What needs to be done: No pictures should appear. The lines from the beginning of the listing through the one holding "on 05 Sep 2024 at 02:40" must be reproduced exactly, and nothing more.

Data excerpts:
▼

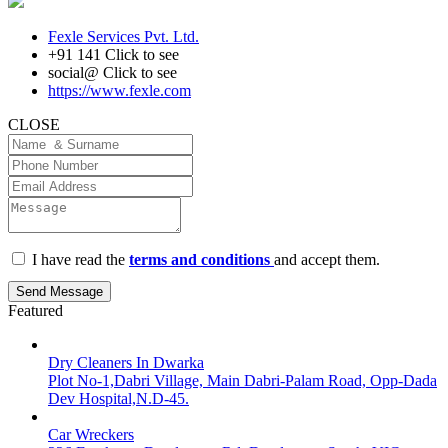
Fexle Services Pvt. Ltd.
+91 141
Click to see
social@
Click to see
https://www.fexle.com
CLOSE
I have read the
terms and conditions
and accept them.
Send Message
Featured
Dry Cleaners In Dwarka
Plot No-1,Dabri Village, Main Dabri-Palam Road, Opp-Dada
Dev Hospital,N.D-45.
Car Wreckers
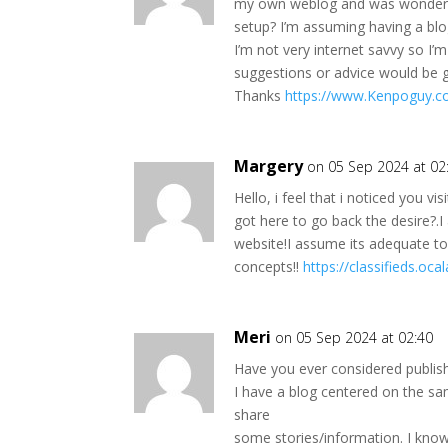
my own weblog and was wondering
setup? I’m assuming having a blo
I’m not very internet savvy so I’
suggestions or advice would be g
Thanks
https://www.Kenpoguy.c
Margery
on 05 Sep 2024 at 02
Hello, i feel that i noticed you vi
got here to go back the desire?.
website!I assume its adequate t
concepts!!
https://classifieds.o
Meri
on 05 Sep 2024 at 02:40
Have you ever considered publis
I have a blog centered on the s
share
some stories/information. I kno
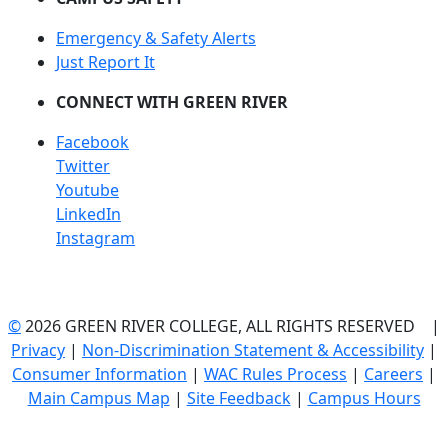
Emergency & Safety Alerts
Just Report It
CONNECT WITH GREEN RIVER
Facebook
Twitter
Youtube
LinkedIn
Instagram
©
2026 GREEN RIVER COLLEGE, ALL RIGHTS RESERVED |
Privacy
|
Non-Discrimination Statement & Accessibility
|
Consumer Information
|
WAC Rules Process
|
Careers
|
Main Campus Map
|
Site Feedback
|
Campus Hours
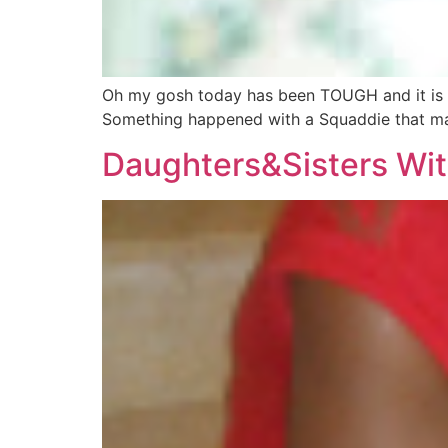
Oh my gosh today has been TOUGH and it is not 
Something happened with a Squaddie that mad
Daughters&Sisters Wit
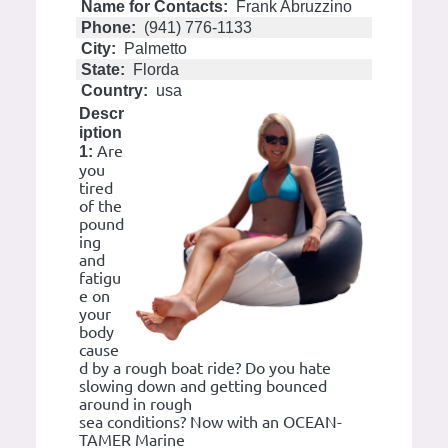
Name for Contacts:
Frank Abruzzino
Phone:
(941) 776-1133
City:
Palmetto
State:
Florda
Country:
usa
Descr
iption
Are
1:
you
tired
of the
pound
ing
and
fatigu
e on
your
body
cause
d by a rough boat ride? Do you hate
slowing down and getting bounced
around in rough
sea conditions? Now with an OCEAN-
TAMER Marine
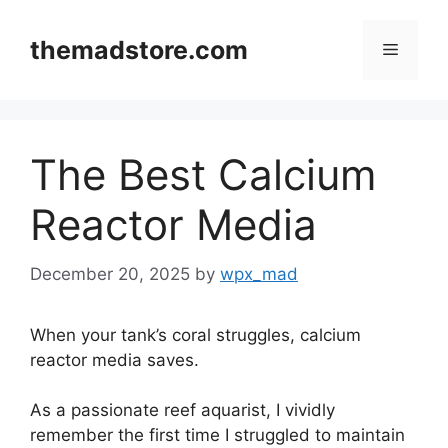
Skip
to
themadstore.com
Menu
content
The Best Calcium
Reactor Media
December 20, 2025
by
wpx_mad
When your tank’s coral struggles, calcium
reactor media saves.
As a passionate reef aquarist, I vividly
remember the first time I struggled to maintain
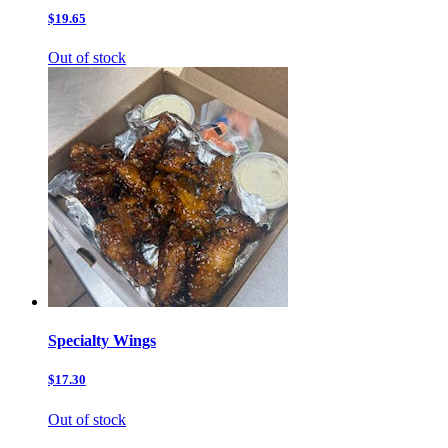
$19.65
Out of stock
Specialty Wings
$17.30
Out of stock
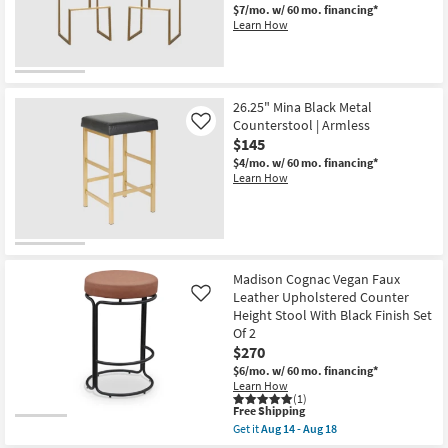
-
$7/mo.
w/ 60 mo. financing*
Aug
Learn How
18
26.25" Mina Black Metal
Counterstool | Armless
Like
$145
$4/mo.
w/ 60 mo. financing*
Learn How
Madison Cognac Vegan Faux
Leather Upholstered Counter
Like
Height Stool With Black Finish Set
Of 2
$270
$6/mo.
w/ 60 mo. financing*
Learn How
(1)
This
Free Shipping
item
Get it
Aug 14 - Aug 18
qualifies
Get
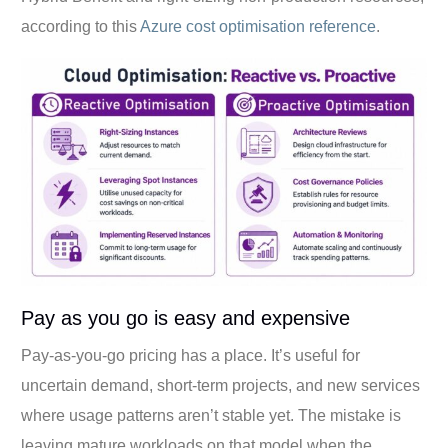
according to this
Azure cost optimisation reference
.
Pay as you go is easy and expensive
Pay-as-you-go pricing has a place. It’s useful for
uncertain demand, short-term projects, and new services
where usage patterns aren’t stable yet. The mistake is
leaving mature workloads on that model when the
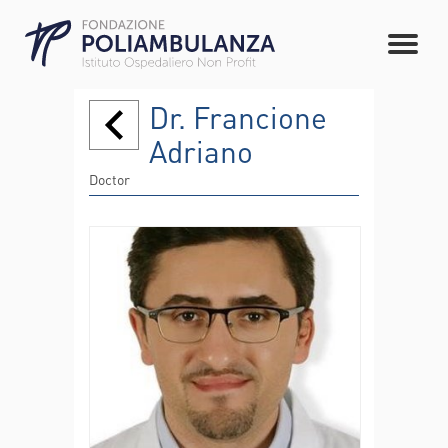
Dr. Francione
Adriano
Doctor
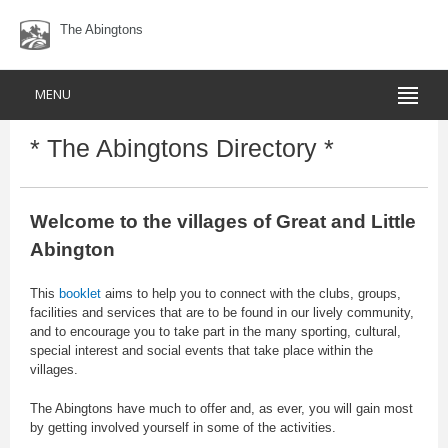
The Abingtons
MENU
* The Abingtons Directory *
Welcome to the villages of Great and Little
Abington
This
booklet
aims to help you to connect with the clubs, groups,
facilities and services that are to be found in our lively community,
and to encourage you to take part in the many sporting, cultural,
special interest and social events that take place within the
villages.
The Abingtons have much to offer and, as ever, you will gain most
by getting involved yourself in some of the activities.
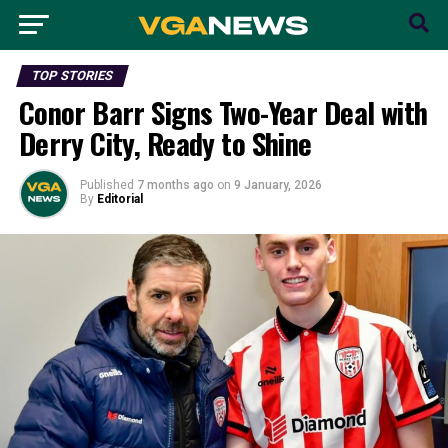
TOP STORIES
Conor Barr Signs Two-Year Deal with
Derry City, Ready to Shine
Published
7 months ago
on
9 January, 2026
By
Editorial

▲

Solution to this exercise:
Fexle Services Pvt. Ltd.
+91 141
Click to see
social@
Click to see
https://www.fexle.com
CLOSE
I have read the
terms and conditions
and accept them.
Send Message
Featured
Dry Cleaners In Dwarka
Plot No-1,Dabri Village, Main Dabri-Palam Road, Opp-Dada
Dev Hospital,N.D-45.
Car Wreckers
my own weblog and was wondering
setup? I’m assuming having a blo
I’m not very internet savvy so I’
suggestions or advice would be g
Thanks
https://www.Kenpoguy.c
Margery
on 05 Sep 2024 at 02
Hello, i feel that i noticed you vi
got here to go back the desire?.
website!I assume its adequate t
concepts!!
https://classifieds.o
Meri
on 05 Sep 2024 at 02:40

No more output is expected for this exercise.